For instance, in the course of a consultation, a physician may express a number of opinions to the patient, but then ultimately recommend or approve a specific treatment as the best treatment option. The fact that the doctor may have a favorable opinion of several courses of action does not make that opinion a recommendation or an official sanction of a particular treatment, which is instead the outcome of the give-and-take between doctor and patient.
The situation is somewhat analogous to a client‘s consultation with a lawyer, who might express a range of opinions, more or less favorable, about
Yet, under the majority‘s definition, the expression of an opinion during the course of a consultation can be cited as an approval, despite the physician‘s different conclusion.
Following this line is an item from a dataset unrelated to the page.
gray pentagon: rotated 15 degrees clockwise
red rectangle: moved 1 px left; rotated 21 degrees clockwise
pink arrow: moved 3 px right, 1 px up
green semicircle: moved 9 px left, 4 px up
This will encourage litigation over whether a physician‘s passing remarks, unintended or misapprehended, constituted an approval. Significantly, such passing remarks will not be likely documented in the medical record. And the physician will often not recall comments made during the consultation, but only the ultimate recommendation or approval of a particular treatment. This will leave the patient—the potential defendant—as the principal witness of the physician‘s intentions, undermining the role of the very gatekeeper whom the Act established to assure legitimate marijuana use. And the fact finder—judge or jury—will not have the benefit of clear testimonial or documentary evidence from the gatekeeper—the physician—assigned the role under the Compassionate Use Act of determining whether marijuana use falls within the protection of the statute.
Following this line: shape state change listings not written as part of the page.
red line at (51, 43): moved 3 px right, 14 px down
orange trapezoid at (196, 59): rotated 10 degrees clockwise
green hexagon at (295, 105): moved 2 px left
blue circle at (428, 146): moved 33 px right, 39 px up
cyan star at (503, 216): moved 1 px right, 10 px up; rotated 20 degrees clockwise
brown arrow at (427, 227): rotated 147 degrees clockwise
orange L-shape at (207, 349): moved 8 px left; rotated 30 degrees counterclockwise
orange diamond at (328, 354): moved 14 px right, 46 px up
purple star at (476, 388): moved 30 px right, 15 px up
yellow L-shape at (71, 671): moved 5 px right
Such an uncertain situation does not further the statute‘s objective, undermines the physician‘s role of gatekeeper established by the statutory scheme, adds expense and time to the judicial determination whether the Compassionate Use Act is properly invoked, and goes well beyond what the electorate understood the measure would accomplish, i.e., a narrow exception to this state‘s criminal prohibitions against marijuana possession and cultivation where a physician has formally authorized marijuana use as a medical treatment for a particular patient‘s illness or ailment.
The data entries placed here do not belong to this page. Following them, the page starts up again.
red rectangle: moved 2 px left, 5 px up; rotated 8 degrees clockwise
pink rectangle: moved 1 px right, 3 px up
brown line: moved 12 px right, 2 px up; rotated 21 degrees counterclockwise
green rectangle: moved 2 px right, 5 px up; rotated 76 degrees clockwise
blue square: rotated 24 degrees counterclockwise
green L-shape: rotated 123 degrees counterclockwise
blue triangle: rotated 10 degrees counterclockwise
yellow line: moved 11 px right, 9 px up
Accordingly, in the context of the Compassionate Use Act‘s requirement of a physician‘s recommendation or approval of the medical use of an otherwise illegal substance, the definition of “approval” should require the physician‘s formal or official sanction of the patient‘s use of marijuana as the appropriate medical treatment. The majority‘s differing definition that the physician‘s mere expression of “a favorable opinion of marijuana use as a treatment” can constitute the requisite approval (maj. opn. ante, at p. 347) lacks the formality, deliberation, or gravity of the authorization suggested by both the statutory language and the ballot materials that persuaded the electorate to approve enactment of the Act in the first place.